AMY GOODMAN: The first time our next guest, Jeff Smith, appeared on the national radar, he was the subject of the critically acclaimed documentary, Can Mr. Smith Get to Washington Anymore? The year chronicled in the film was 2004. Jeff Smith was a 29-year-old unknown college professor vying for the congressional seat of the retiring Dick Gephardt.

JEFF SMITH: So, this woman who was a friend of my grandma’s, she got the first solicitation letter we sent during the campaign, and she calls my grandma says, “Ida, this is wonderful. Your grandson is running for Congress.” And my grandma, who’s 96, said, “No, I don’t think he’s running for Congress. He’s running for the state Legislature.” And the woman said, “Ida, I’m looking at the letter right here. He’s running for U.S. Congress.” And my grandma said, “Well, if he’s really running for U.S. Congress, you ought to save your money.”

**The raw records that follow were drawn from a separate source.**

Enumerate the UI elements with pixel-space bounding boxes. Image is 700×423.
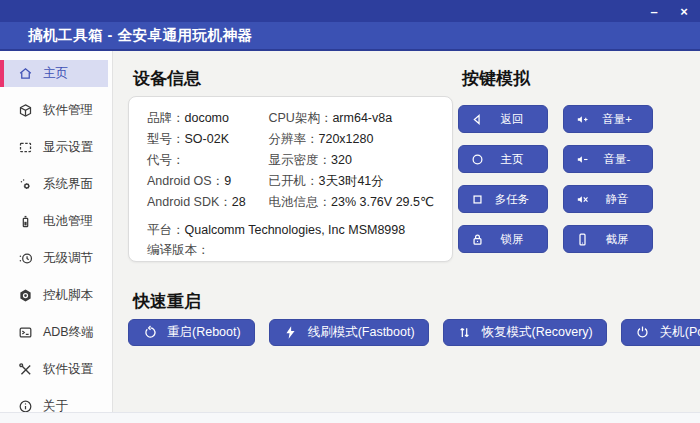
home-icon <box>17 66 33 82</box>
multitask-icon <box>469 191 485 207</box>
sidebar-item-label: 显示设置 <box>43 139 93 156</box>
info-label: CPU架构： <box>269 111 333 125</box>
multitask-key-button[interactable]: 多任务 <box>458 185 548 213</box>
info-row-brand: 品牌：docomo <box>147 108 269 129</box>
info-row-model: 型号：SO-02K <box>147 129 269 150</box>
sidebar-item-app-manage[interactable]: 软件管理 <box>0 97 108 124</box>
volume-down-button[interactable]: 音量- <box>563 145 653 173</box>
key-label: 静音 <box>590 192 644 207</box>
keysim-heading: 按键模拟 <box>462 67 530 90</box>
home-key-button[interactable]: 主页 <box>458 145 548 173</box>
lock-screen-button[interactable]: 锁屏 <box>458 225 548 253</box>
main-area: 主页 软件管理 显示设置 系统界面 电池管理 无级调节 <box>0 51 700 421</box>
reboot-button[interactable]: 重启(Reboot) <box>128 319 255 346</box>
sidebar-item-label: 系统界面 <box>43 176 93 193</box>
info-row-uptime: 已开机：3天3时41分 <box>269 171 435 192</box>
close-button[interactable]: × <box>676 5 692 18</box>
script-hexagon-icon <box>17 288 33 304</box>
device-info-left-column: 品牌：docomo 型号：SO-02K 代号： Android OS：9 And… <box>147 108 269 213</box>
info-row-battery: 电池信息：23% 3.76V 29.5℃ <box>269 192 435 213</box>
keysim-grid: 返回 音量+ 主页 音量- 多任务 <box>458 105 653 253</box>
sidebar-item-label: 主页 <box>43 65 68 82</box>
info-label: 代号： <box>147 153 185 167</box>
sidebar-item-label: 软件管理 <box>43 102 93 119</box>
key-label: 主页 <box>485 152 539 167</box>
quick-button-label: 线刷模式(Fastboot) <box>308 324 415 341</box>
screenshot-phone-icon <box>574 231 590 247</box>
info-value: 720x1280 <box>319 132 374 146</box>
sidebar: 主页 软件管理 显示设置 系统界面 电池管理 无级调节 <box>0 51 113 421</box>
content-area: 设备信息 品牌：docomo 型号：SO-02K 代号： Android OS：… <box>113 51 700 421</box>
info-row-platform: 平台：Qualcomm Technologies, Inc MSM8998 <box>147 220 434 240</box>
volume-down-icon <box>574 151 590 167</box>
device-info-heading: 设备信息 <box>133 67 201 90</box>
info-label: 电池信息： <box>269 195 332 209</box>
quick-restart-heading: 快速重启 <box>133 290 201 313</box>
poweroff-button[interactable]: 关机(Poweroff) <box>621 319 700 346</box>
window-titlebar: – × <box>0 0 700 22</box>
back-key-button[interactable]: 返回 <box>458 105 548 133</box>
lock-icon <box>469 231 485 247</box>
app-window: – × 搞机工具箱 - 全安卓通用玩机神器 主页 软件管理 显示设置 系统界面 <box>0 0 700 423</box>
info-value: docomo <box>185 111 229 125</box>
bottom-strip <box>0 412 700 423</box>
info-label: 型号： <box>147 132 185 146</box>
info-row-resolution: 分辨率：720x1280 <box>269 129 435 150</box>
package-icon <box>17 103 33 119</box>
reboot-icon <box>142 325 158 341</box>
info-row-build-version: 编译版本： <box>147 240 434 260</box>
recovery-button[interactable]: 恢复模式(Recovery) <box>443 319 607 346</box>
info-value: 320 <box>331 153 352 167</box>
info-label: 分辨率： <box>269 132 319 146</box>
info-row-cpu-arch: CPU架构：arm64-v8a <box>269 108 435 129</box>
info-label: 品牌： <box>147 111 185 125</box>
back-icon <box>469 111 485 127</box>
minimize-button[interactable]: – <box>646 5 662 18</box>
sidebar-item-label: 电池管理 <box>43 213 93 230</box>
sidebar-item-adb-terminal[interactable]: ADB终端 <box>0 319 108 346</box>
info-label: Android SDK： <box>147 195 232 209</box>
battery-icon <box>17 214 33 230</box>
volume-up-button[interactable]: 音量+ <box>563 105 653 133</box>
sidebar-item-control-script[interactable]: 控机脚本 <box>0 282 108 309</box>
mute-key-button[interactable]: 静音 <box>563 185 653 213</box>
tools-icon <box>17 362 33 378</box>
sidebar-item-stepless-adjust[interactable]: 无级调节 <box>0 245 108 272</box>
key-label: 音量+ <box>590 112 644 127</box>
device-info-right-column: CPU架构：arm64-v8a 分辨率：720x1280 显示密度：320 已开… <box>269 108 435 213</box>
info-label: Android OS： <box>147 174 224 188</box>
device-info-card: 品牌：docomo 型号：SO-02K 代号： Android OS：9 And… <box>128 96 453 262</box>
key-label: 截屏 <box>590 232 644 247</box>
sidebar-item-system-ui[interactable]: 系统界面 <box>0 171 108 198</box>
sidebar-item-battery[interactable]: 电池管理 <box>0 208 108 235</box>
info-row-density: 显示密度：320 <box>269 150 435 171</box>
volume-up-icon <box>574 111 590 127</box>
info-value: 3天3时41分 <box>319 174 384 188</box>
fastboot-button[interactable]: 线刷模式(Fastboot) <box>269 319 429 346</box>
quick-button-label: 关机(Poweroff) <box>660 324 700 341</box>
display-icon <box>17 140 33 156</box>
sidebar-item-display-settings[interactable]: 显示设置 <box>0 134 108 161</box>
info-row-android-sdk: Android SDK：28 <box>147 192 269 213</box>
home-circle-icon <box>469 151 485 167</box>
info-value: 23% 3.76V 29.5℃ <box>331 195 434 209</box>
key-label: 多任务 <box>485 192 539 207</box>
key-label: 返回 <box>485 112 539 127</box>
info-row-android-os: Android OS：9 <box>147 171 269 192</box>
info-value: arm64-v8a <box>332 111 392 125</box>
sidebar-item-app-settings[interactable]: 软件设置 <box>0 356 108 383</box>
quick-restart-row: 重启(Reboot) 线刷模式(Fastboot) 恢复模式(Recovery)… <box>128 319 700 346</box>
app-title: 搞机工具箱 - 全安卓通用玩机神器 <box>28 26 252 45</box>
key-label: 锁屏 <box>485 232 539 247</box>
info-value: 9 <box>224 174 231 188</box>
quick-button-label: 重启(Reboot) <box>167 324 241 341</box>
quick-button-label: 恢复模式(Recovery) <box>482 324 593 341</box>
sidebar-item-label: 软件设置 <box>43 361 93 378</box>
fastboot-lightning-icon <box>283 325 299 341</box>
app-header: 搞机工具箱 - 全安卓通用玩机神器 <box>0 22 700 51</box>
sidebar-item-home[interactable]: 主页 <box>0 60 108 87</box>
info-value: 28 <box>232 195 246 209</box>
screenshot-button[interactable]: 截屏 <box>563 225 653 253</box>
info-value: SO-02K <box>185 132 229 146</box>
info-label: 显示密度： <box>269 153 332 167</box>
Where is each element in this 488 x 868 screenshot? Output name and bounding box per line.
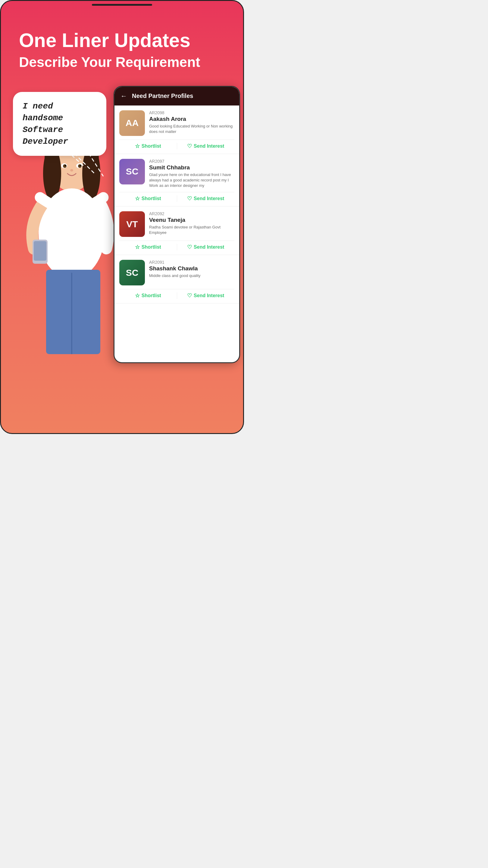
star-icon: ☆ — [135, 195, 140, 202]
heart-icon: ♡ — [187, 292, 192, 299]
profile-card: SC AR2097 Sumit Chhabra Glad youre here … — [115, 154, 239, 207]
heart-icon: ♡ — [187, 244, 192, 250]
profile-info-row: SC AR2091 Shashank Chawla Middle class a… — [119, 260, 234, 285]
phone-header: ← Need Partner Profiles — [115, 87, 239, 105]
svg-point-9 — [63, 164, 67, 168]
shortlist-button[interactable]: ☆ Shortlist — [119, 292, 177, 299]
profile-id: AR2091 — [149, 260, 234, 265]
profile-details: AR2097 Sumit Chhabra Glad youre here on … — [149, 159, 234, 189]
send-interest-button[interactable]: ♡ Send Interest — [177, 143, 235, 150]
interest-label: Send Interest — [194, 293, 224, 299]
svg-point-11 — [65, 165, 66, 166]
send-interest-button[interactable]: ♡ Send Interest — [177, 195, 235, 202]
svg-point-10 — [78, 164, 82, 168]
profile-card: AA AR2098 Aakash Arora Good looking Educ… — [115, 105, 239, 154]
shortlist-button[interactable]: ☆ Shortlist — [119, 244, 177, 250]
avatar: SC — [119, 260, 145, 285]
profile-id: AR2097 — [149, 159, 234, 164]
avatar: AA — [119, 110, 145, 136]
svg-point-13 — [70, 169, 73, 172]
star-icon: ☆ — [135, 244, 140, 250]
profile-card: VT AR2092 Veenu Taneja Radha Soami devot… — [115, 207, 239, 255]
profile-details: AR2092 Veenu Taneja Radha Soami devotee … — [149, 211, 234, 236]
shortlist-label: Shortlist — [141, 196, 161, 201]
speech-bubble: I need handsomeSoftware Developer — [13, 92, 106, 156]
shortlist-button[interactable]: ☆ Shortlist — [119, 143, 177, 150]
lower-section: I need handsomeSoftware Developer — [4, 83, 240, 354]
heart-icon: ♡ — [187, 143, 192, 150]
outer-phone-frame: One Liner Updates Describe Your Requirem… — [0, 0, 244, 434]
shortlist-button[interactable]: ☆ Shortlist — [119, 195, 177, 202]
svg-rect-18 — [46, 270, 100, 354]
shortlist-label: Shortlist — [141, 244, 161, 250]
send-interest-button[interactable]: ♡ Send Interest — [177, 292, 235, 299]
profile-name: Sumit Chhabra — [149, 164, 234, 171]
profile-id: AR2092 — [149, 211, 234, 216]
svg-point-12 — [80, 165, 81, 166]
profile-details: AR2098 Aakash Arora Good looking Educate… — [149, 110, 234, 134]
heart-icon: ♡ — [187, 195, 192, 202]
shortlist-label: Shortlist — [141, 293, 161, 299]
hero-section: One Liner Updates Describe Your Requirem… — [4, 6, 240, 83]
send-interest-button[interactable]: ♡ Send Interest — [177, 244, 235, 250]
action-row: ☆ Shortlist ♡ Send Interest — [119, 241, 234, 255]
interest-label: Send Interest — [194, 144, 224, 149]
profile-info-row: SC AR2097 Sumit Chhabra Glad youre here … — [119, 159, 234, 189]
profile-description: Good looking Educated Working or Non wor… — [149, 124, 234, 134]
profile-description: Glad youre here on the educational front… — [149, 172, 234, 189]
action-row: ☆ Shortlist ♡ Send Interest — [119, 192, 234, 206]
interest-label: Send Interest — [194, 196, 224, 201]
profile-id: AR2098 — [149, 110, 234, 115]
inner-phone: ← Need Partner Profiles AA AR2098 Aakash… — [113, 86, 240, 363]
hero-title: One Liner Updates — [19, 30, 225, 51]
phone-header-title: Need Partner Profiles — [132, 93, 193, 99]
profile-details: AR2091 Shashank Chawla Middle class and … — [149, 260, 234, 278]
profile-name: Veenu Taneja — [149, 217, 234, 223]
profile-description: Middle class and good quality — [149, 273, 234, 278]
profile-name: Aakash Arora — [149, 116, 234, 122]
hero-subtitle: Describe Your Requirement — [19, 54, 225, 70]
back-arrow[interactable]: ← — [121, 92, 127, 100]
avatar: SC — [119, 159, 145, 184]
profile-name: Shashank Chawla — [149, 265, 234, 272]
avatar: VT — [119, 211, 145, 237]
shortlist-label: Shortlist — [141, 144, 161, 149]
profile-card: SC AR2091 Shashank Chawla Middle class a… — [115, 255, 239, 304]
action-row: ☆ Shortlist ♡ Send Interest — [119, 289, 234, 303]
action-row: ☆ Shortlist ♡ Send Interest — [119, 140, 234, 154]
star-icon: ☆ — [135, 143, 140, 150]
svg-rect-17 — [34, 241, 46, 261]
speech-bubble-text: I need handsomeSoftware Developer — [23, 100, 97, 148]
star-icon: ☆ — [135, 292, 140, 299]
profile-list: AA AR2098 Aakash Arora Good looking Educ… — [115, 105, 239, 304]
profile-description: Radha Soami devotee or Rajasthan Govt Em… — [149, 224, 234, 236]
interest-label: Send Interest — [194, 244, 224, 250]
profile-info-row: AA AR2098 Aakash Arora Good looking Educ… — [119, 110, 234, 136]
profile-info-row: VT AR2092 Veenu Taneja Radha Soami devot… — [119, 211, 234, 237]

JEFF SMITH’S GRANDMOTHER: I don’t think the things that a person with the mind that he has should waste it on politics.

JEFF SMITH: You know, my dad just pretty much laughed in my face.

JEFF SMITH’S FATHER: He said, “I’m going to run for Dick Gephardt’s spot in the U.S. House of Representatives.” And I said, “What? Are you nuts?”

JEFF SMITH: The system is fundamentally flawed. It is broken.

UNIDENTIFIED: Normally a pollster will fudge a little and say, “Well, Jeff, you got five,” or, “You’re at three.” And, I mean, this pollster said, “You’re not even on here.”

JEFF SMITH: My name is Jeff Smith. I’m running for the congressional seat that Dick Gephardt is leaving.

JO MANNIES: I was surprised to even know who Jeff Smith was. So you begin to kind of wonder, “Well, maybe there’s something out there.”

AMY GOODMAN: Jeff Smith narrowly lost the race to Russ Carnahan, the scion of a Missouri political dynasty. His father, Mel, was governor, running for Senate when he died in a plane crash. His mother, Jean Carnahan, became the senator.

But Smith’s surprising performance in a crowded field of 10 made him a rising star in Missouri Democratic politics. Jeff Smith was elected state senator in 2006 and served until 2009. That’s when he pled guilty to conspiracy for lying to federal investigators about his involvement in creating a flier critical of Carnahan in the 2004 congressional campaign. Jeff Smith was sentenced to a year and a day in a Kentucky federal prison. He chronicles his experience in his new book, Mr. Smith Goes to Prison: What My Year Behind Bars Taught Me About America’s Prison Crisis. Smith writes, quote, that the book “is a scathing indictment of a system that teaches prisoners to be better criminals instead of better citizens.”

Well, for more, we’re joined by Jeff Smith. Now he’s an assistant professor of urban policy at The New School here in New York, yes, former Missouri state senator from St. Louis, on the board of the nonprofit, Prison Entrepreneurship Program, or PEP. He’s also author of the e-book, Ferguson in Black and White.

Jeff Smith, welcome back to Democracy Now!

JEFF SMITH: Thanks for having me.

AMY GOODMAN: It’s great to have you with us. Well, let’s start out with how you ended up in jail. How did you end up in prison?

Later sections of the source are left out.